The power of denial is illustrated by the case of Sam (not his real name), an alcoholic who had his abdomen drained of fluid in February because of advancing liver disease. Long a “functional alcoholic” who went to work every day to provide for his wife and daughters, Sam had begun looking 20 years older than a normal 53-year-old, his muscle tone withered and his belly distended. Once a standout high school athlete and avid surfer, vital enough to run his own construction business for more than 30 years, a single glance in the mirror should have told him that something was very wrong.
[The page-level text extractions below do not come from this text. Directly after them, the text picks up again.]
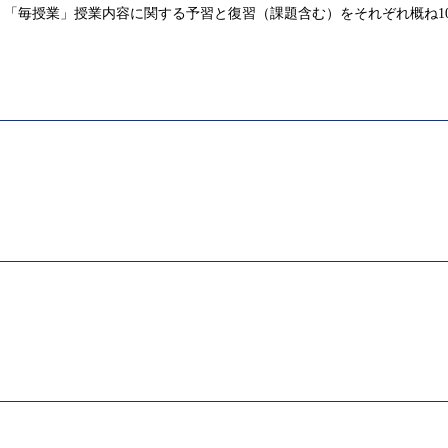
「毎授業」授業内容に関する予習と復習（課題含む）をそれぞれ概ね1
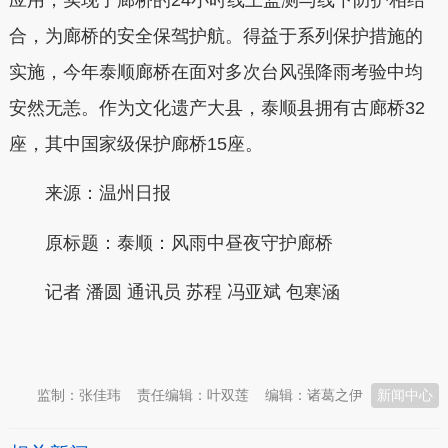
合，为廊桥的安全保驾护航。得益于系列保护措施的
实施，今年泰顺廊桥在面对多次台风强降雨考验中均
安然无恙。作为文化遗产大县，泰顺县拥有古廊桥32
座，其中国家级保护廊桥15座。
来源：温州日报
原标题：泰顺：风雨中昼夜守护廊桥
记者 潘圆 通讯员 苏程 冯亚斌 包寒涵
本文转自：
温州新闻网 66wz.com
监制：张佳玮
责任编辑：叶双莲
编辑：诸葛之伊
新闻中心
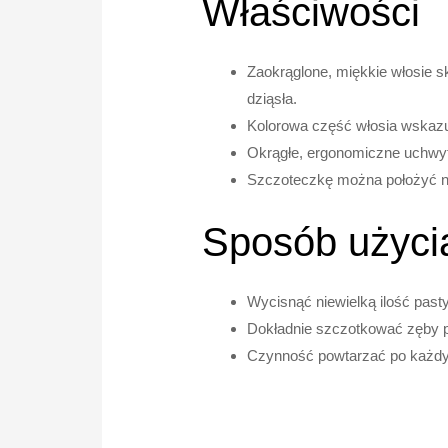
Właściwości
Zaokrąglone, miękkie włosie sk
dziąsła.
Kolorowa część włosia wskazu
Okrągłe, ergonomiczne uchwyt
Szczoteczkę można położyć na
Sposób użyci
Wycisnąć niewielką ilość past
Dokładnie szczotkować zęby p
Czynność powtarzać po każdym p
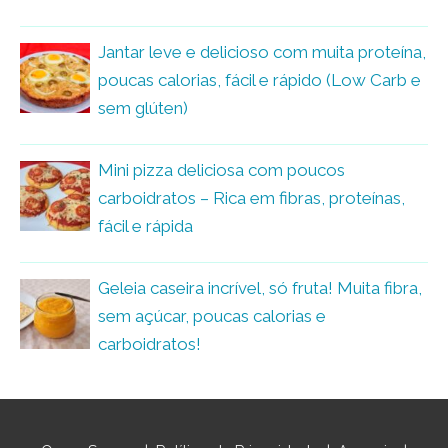
Jantar leve e delicioso com muita proteína,
poucas calorias, fácil e rápido (Low Carb e
sem glúten)
Mini pizza deliciosa com poucos
carboidratos – Rica em fibras, proteínas,
fácil e rápida
Geleia caseira incrível, só fruta! Muita fibra,
sem açúcar, poucas calorias e
carboidratos!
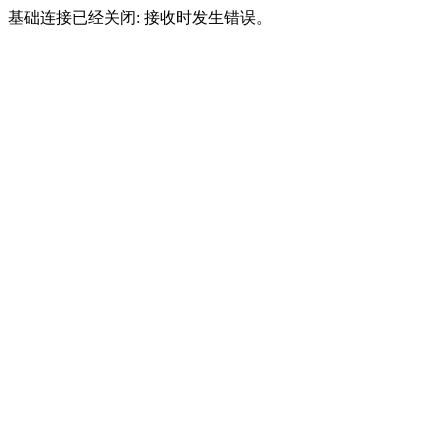
基础连接已经关闭: 接收时发生错误。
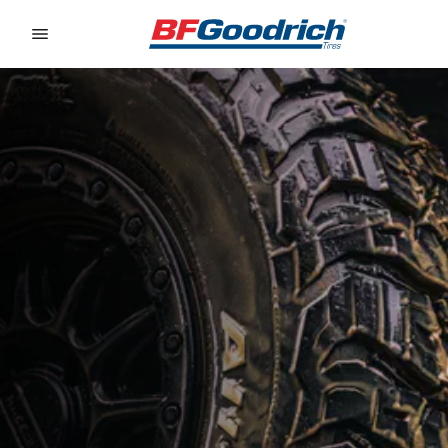
Go to page content
Go to page navigation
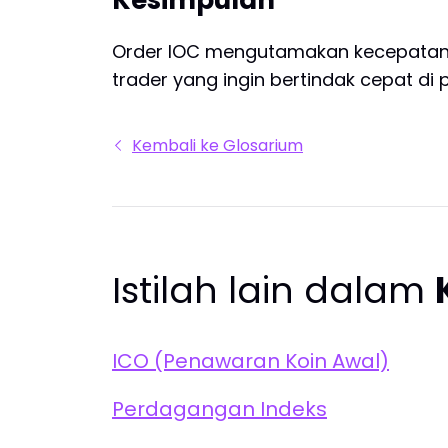
Kesimpulan
Order IOC mengutamakan kecepatan—la
trader yang ingin bertindak cepat di
Kembali ke Glosarium
Istilah lain dalam
ICO (Penawaran Koin Awal)
Perdagangan Indeks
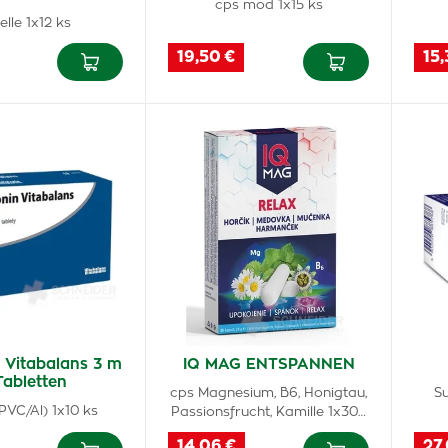
cps mod 1x15 ks
lle 1x12 ks
19,50 €
15,
 Vitabalans 3 m
IQ MAG ENTSPANNEN
Tabletten
cps Magnesium, B6, Honigtau,
Su
s.PVC/Al) 1x10 ks
Passionsfrucht, Kamille 1x30…
14,06 €
27,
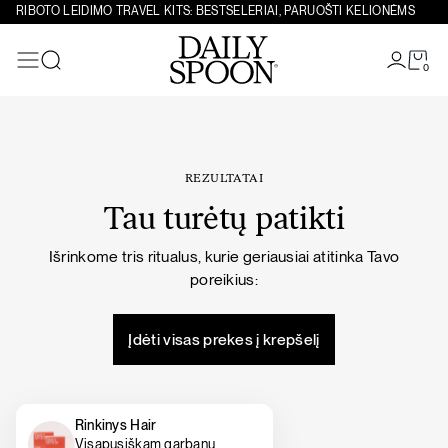
Eiti prie turinio
RIBOTO LEIDIMO TRAVEL KITS: BESTSELERIAI, PARUOŠTI KELIONĖMS
0
Paieška
REZULTATAI
Tau turėtų patikti
Išrinkome tris ritualus, kurie geriausiai atitinka Tavo
poreikius:
Įdėti visas prekes į krepšelį
Rinkinys Hair
Visapusiškam garbanų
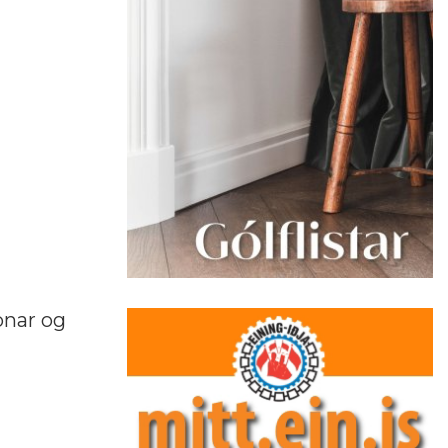
onar og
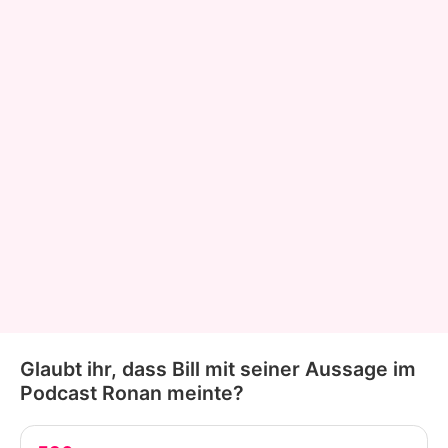
Glaubt ihr, dass Bill mit seiner Aussage im
Podcast Ronan meinte?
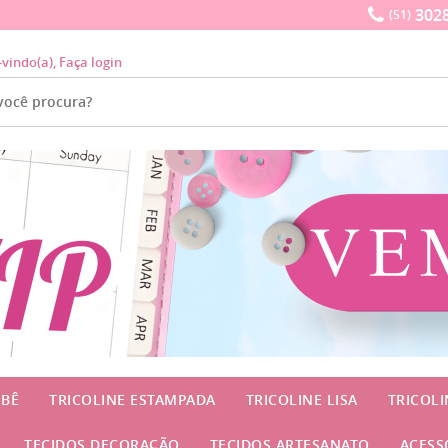
3028
(51)
-vindo(a),
Faça login
EBÊ
TRICOLINE ESTAMPADA
TRICOLINE LISA
TRICOL
TECIDOS DECORAÇÃO
TECIDOS ARTESANATO
ACESS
Denial is one of those funny little coping mechanisms. It is not unique to addiction although it comes in very handy — if you’re addiction, that is. You see, most human beings are under the delusion that we do not need to worry about tomorrow because tomorrow is so far in the distance. Today we wait for the ushering in of this brand new sparkling tomorrow with its ideal arrival fallacy. It’s a handy tool for a disease that commandeers volition. The joke is that it’s the alcoholic who is the last to learn he or she is an alcoholic. The truth is too painful and even more inconvenient for a habit whose uncanny ability at self-propulsion puts it in a class all by itself.
Hanging Tough in Denial
Sam should have known that alcohol was killing him. Yet when his doctors told him he had to quit drinking, but shouldn’t detox without medical assistance, all Sam heard was, “Don’t quit cold turkey.” He recognized he had to stop drinking, eventually, but he kept hitting the bottle, though more stealthily, apparently telling himself it was for maintenance purposes and consistent with his doctor’s orders. For now, it was more important to go back to work. Despite overwhelming evidence to the contrary, he decided he could quit later, when it was more convenient.
Sam landed back in the hospital in June, less than four months later, with end-stage liver disease. At this point, his only hope for survival is a liver transplant, which he may not live long enough to receive.
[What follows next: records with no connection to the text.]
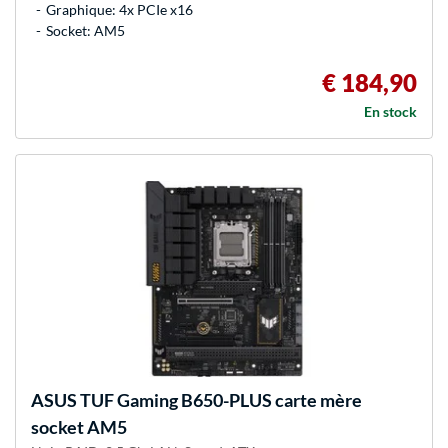
Graphique: 4x PCIe x16
Socket: AM5
€ 184,90
En stock
ASUS
TUF Gaming B650-PLUS carte mère
socket AM5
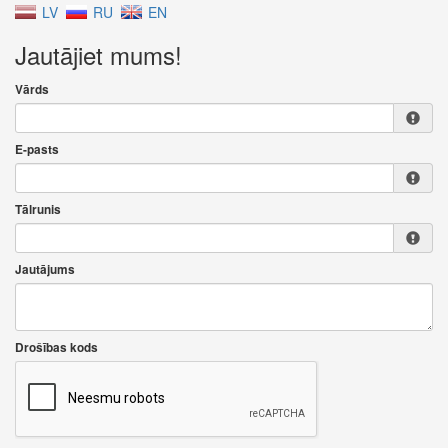
LV
RU
EN
Jautājiet mums!
Vārds
E-pasts
Tālrunis
Jautājums
Drošības kods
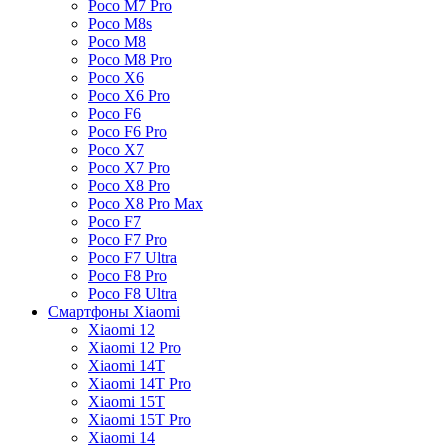
Poco M7 Pro
Poco M8s
Poco M8
Poco M8 Pro
Poco X6
Poco X6 Pro
Poco F6
Poco F6 Pro
Poco X7
Poco X7 Pro
Poco X8 Pro
Poco X8 Pro Max
Poco F7
Poco F7 Pro
Poco F7 Ultra
Poco F8 Pro
Poco F8 Ultra
Смартфоны Xiaomi
Xiaomi 12
Xiaomi 12 Pro
Xiaomi 14T
Xiaomi 14T Pro
Xiaomi 15T
Xiaomi 15T Pro
Xiaomi 14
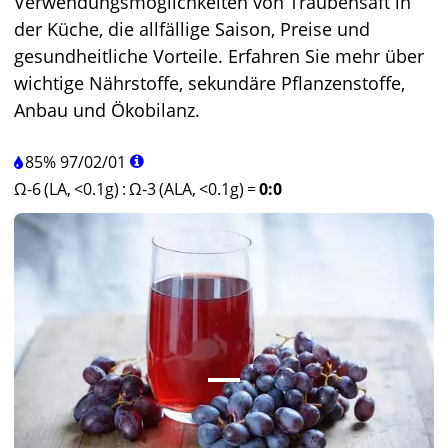
Verwendungsmöglichkeiten von Traubensaft in
der Küche, die allfällige Saison, Preise und
gesundheitliche Vorteile. Erfahren Sie mehr über
wichtige Nährstoffe, sekundäre Pflanzenstoffe,
Anbau und Ökobilanz.
85%
97
/
02
/
01
Ω-6 (LA, <0.1g)
:
Ω-3 (ALA, <0.1g)
=
0:0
Yet Sam remains in denial. He is plotting ways to go back to work, though he can barely walk across the room, and wavering on rehab. He believes his family wants him in recovery because they want him out of the house.
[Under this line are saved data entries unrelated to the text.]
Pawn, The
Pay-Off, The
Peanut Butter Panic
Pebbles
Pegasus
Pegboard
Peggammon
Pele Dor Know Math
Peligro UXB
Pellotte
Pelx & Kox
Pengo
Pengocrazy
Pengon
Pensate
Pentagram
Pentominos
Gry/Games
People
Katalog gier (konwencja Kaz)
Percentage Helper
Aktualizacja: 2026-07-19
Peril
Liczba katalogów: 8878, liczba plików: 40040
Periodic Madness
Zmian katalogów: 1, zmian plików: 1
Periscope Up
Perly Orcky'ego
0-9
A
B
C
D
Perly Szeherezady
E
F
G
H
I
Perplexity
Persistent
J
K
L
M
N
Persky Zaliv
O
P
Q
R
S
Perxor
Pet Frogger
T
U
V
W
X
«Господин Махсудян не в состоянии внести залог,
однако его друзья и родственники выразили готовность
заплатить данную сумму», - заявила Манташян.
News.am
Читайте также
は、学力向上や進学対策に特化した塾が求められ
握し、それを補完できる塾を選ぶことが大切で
Denial is a core symptom of substance use disorders and getting past it is step one in AA’s 12-step program. Alcoholics have seemingly endless excuses for their behavior. “It’s not a good time to stop,” is classic. So is, “no one is going to tell me what to do,” “I suffer from A, B and C and drinking helps me cope,” “I’m not that bad,” and the list goes on.
How to Help
If Sam’s story resembles that of anyone you know, here are some ways to motivate an addict to get help.
- Talk about the problem without blame or judgment.
- Stop hiding the problem from close friends and family members. Ask for their help and support.
- Let your loved one know how his drinking or drug use has affected what he cares about most: children, career, financial stability, etc.
- Don’t preach or lecture. Create a two-way dialogue so the person doesn’t feel badgered.
- Sometimes an intervention is needed to convince a person he has a problem. The National Council on Alcohol and Drug Dependence reports that when done by a trained professional, an intervention results in more than 90 percent of people making a commitment to get help.
Perhaps the most important thing to do is instill hope. Recovery is possible. I found my calling after a personal struggle with alcohol and am living proof that there is a better life after addiction. My goal has been to change the face of addiction treatment by offering not only sobriety, but a life full of positivity, engagement, strong relationships, achievement and purpose — a mind-boggling transformation for an active addict to envision.
Don’t stand by and watch your loved one self-destruct. If his or her “tomorrow” never comes, compulsory treatment may be an option. Many states now allow for involuntary commitment for addiction and research shows that treatment works even when it is entered into unwillingly.
Sam’s denial will likely be his undoing. Don’t let your loved one stare down death before you reach out for help.